Rickert's now planning the third decade of strategy for Nanofilm Ltd., the Cleveland-based nano coatings startup he co-founded in 1985. Nanofilm's business model hinges on leveraging recipes, formulas and coatings for surface treatment. "If NanoTex [of stain-resistant textile fame] were to adopt the motto of 'coating all the textiles of the world,' ours would be to 'coat all the surfaces of the world.'"
Rickert says partnering is a critical factor in building and sustaining Nanofilm's success. For example, Rickert's business partners provide Nanofilm-designed application equipment that use Nanofilm's consumables. "We give away the design by letting them use it for our benefit." He says learning to farm out the equipment and concentrate on supplying the coating technology was a tough, valuable business lesson. (The company also has hand-applied versions of the material.)
"The value of partnering and alliances is even more vital for companies seeking to enhance existing products with nano," adds Rickert. "Partnering can accelerate product development enough to be first to market."
Scott Rickert, founder, president and CEO, Nanofilm Ltd.

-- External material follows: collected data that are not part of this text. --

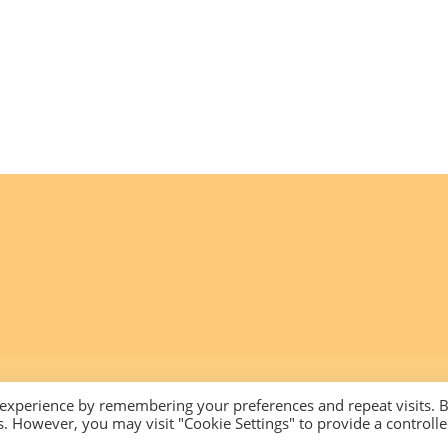
 experience by remembering your preferences and repeat visits. 
es. However, you may visit "Cookie Settings" to provide a controll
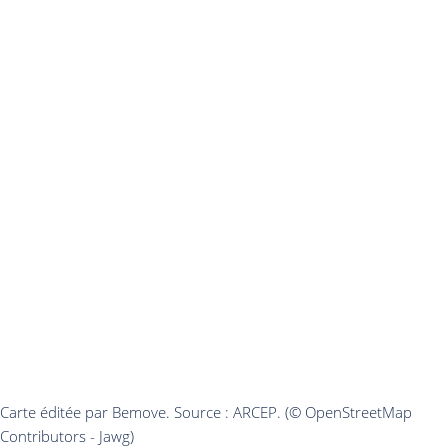
Carte éditée par Bemove. Source : ARCEP. (© OpenStreetMap
Contributors - Jawg)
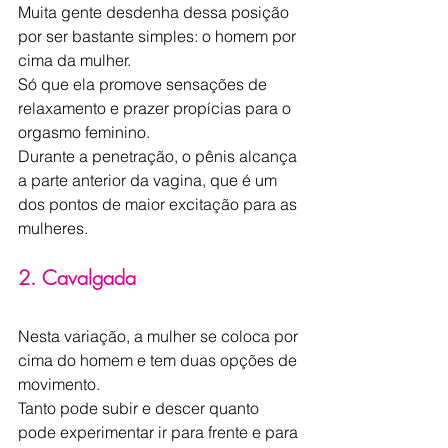
Muita gente desdenha dessa posição 
por ser bastante simples: o homem por 
cima da mulher.
Só que ela promove sensações de 
relaxamento e prazer propícias para o 
orgasmo feminino.
Durante a penetração, o pênis alcança 
a parte anterior da vagina, que é um 
dos pontos de maior excitação para as 
mulheres.
2. Cavalgada
Nesta variação, a mulher se coloca por 
cima do homem e tem duas opções de 
movimento.
Tanto pode subir e descer quanto 
pode experimentar ir para frente e para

Market researcher Frost & Sullivan seems to support Rickert's optimism. In one study, it reports that automakers are seeking nano-based enablers for improvements in part functionality, emissions control, process efficiency, fuel cell operation, electronic applications, weight reduction and fuel additive ingredients.
By 2015, Frost & Sullivan estimates, automotive-related nano revenues will reach $6.5 billion. That will come only as benefit awareness improves. Frost & Sullivan says nano applications can directly influence such things as aesthetics, functionality, and the range of product features and cost.
Rickert's interest in nano began at a time devoid of any nano knowledge explosion. Back in the 1980s Rickert was a professor of polymers -- "a time when the experts reported that no new plastic was going to be commercialized." It left him wondering if he had selected the right career.
"Even if you came up with a new material, the experts were saying that it would be too expensive to introduce. They presumed it would be easier to formulate existing materials than it would be to introduce a new plastic or polymer."
Rickert's brainstorm that launched his graduate work -- and Nanofilm -- was to transform ordinary plastics with extraordinary coatings on the nano scale. He ascribes nano performance in terms of physics rather than chemistry. "I like to tell people that I have coatings that are more repellent than Teflon, yet do not have any fluorine in them. If performance properties are size dependent, then physics, not chemistry is the determining factor."
Cincinnati-based LensCrafters became Rickert's first customer less than nine months after the company's last round of financing. In addition to coating lenses, Nanofilm also coats sunglasses, binoculars, camera lenses and rifle scopes.
Vehicle window coatings are Rickert's first efforts for the automotive market. Targeting the professional driver after-market, the Nanofilm coating is designed to greatly improve visibility by cutting down on glare, scatter and windshield wiper distraction. At highway speeds, water rapidly beads up and rapidly slips away, says Rickert. He says an application lasts a year.